─── Dataset excerpts ───

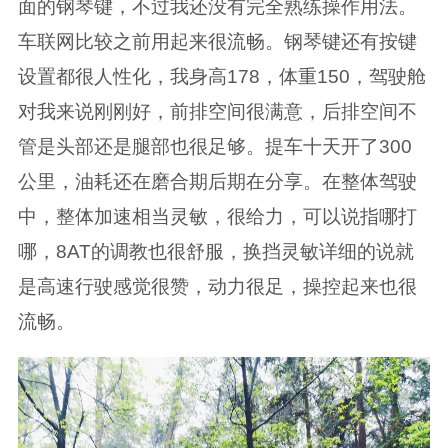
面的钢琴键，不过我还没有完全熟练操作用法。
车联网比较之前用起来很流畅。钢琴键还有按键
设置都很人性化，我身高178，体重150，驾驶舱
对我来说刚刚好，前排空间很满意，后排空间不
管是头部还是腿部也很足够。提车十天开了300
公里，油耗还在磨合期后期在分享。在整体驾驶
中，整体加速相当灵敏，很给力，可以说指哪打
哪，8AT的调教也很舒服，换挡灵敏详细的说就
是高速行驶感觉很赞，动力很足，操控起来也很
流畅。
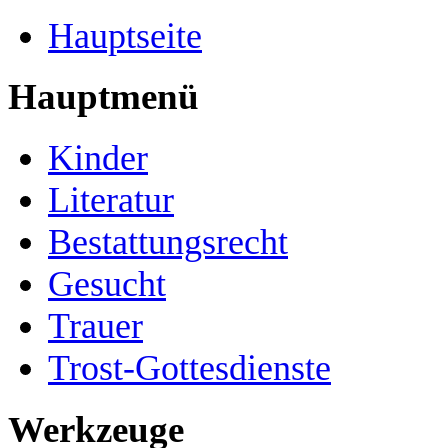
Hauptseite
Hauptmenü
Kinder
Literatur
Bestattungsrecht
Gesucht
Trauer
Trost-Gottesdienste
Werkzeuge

───

- **What is needed**
Copy the whole of the material above exactly, and exclude every picture.

- **Finished task**
面的钢琴键，不过我还没有完全熟练操作用法。
车联网比较之前用起来很流畅。钢琴键还有按键
设置都很人性化，我身高178，体重150，驾驶舱
对我来说刚刚好，前排空间很满意，后排空间不
管是头部还是腿部也很足够。提车十天开了300
公里，油耗还在磨合期后期在分享。在整体驾驶
中，整体加速相当灵敏，很给力，可以说指哪打
哪，8AT的调教也很舒服，换挡灵敏详细的说就
是高速行驶感觉很赞，动力很足，操控起来也很
流畅。
Hauptseite
Hauptmenü
Kinder
Literatur
Bestattungsrecht
Gesucht
Trauer
Trost-Gottesdienste
Werkzeuge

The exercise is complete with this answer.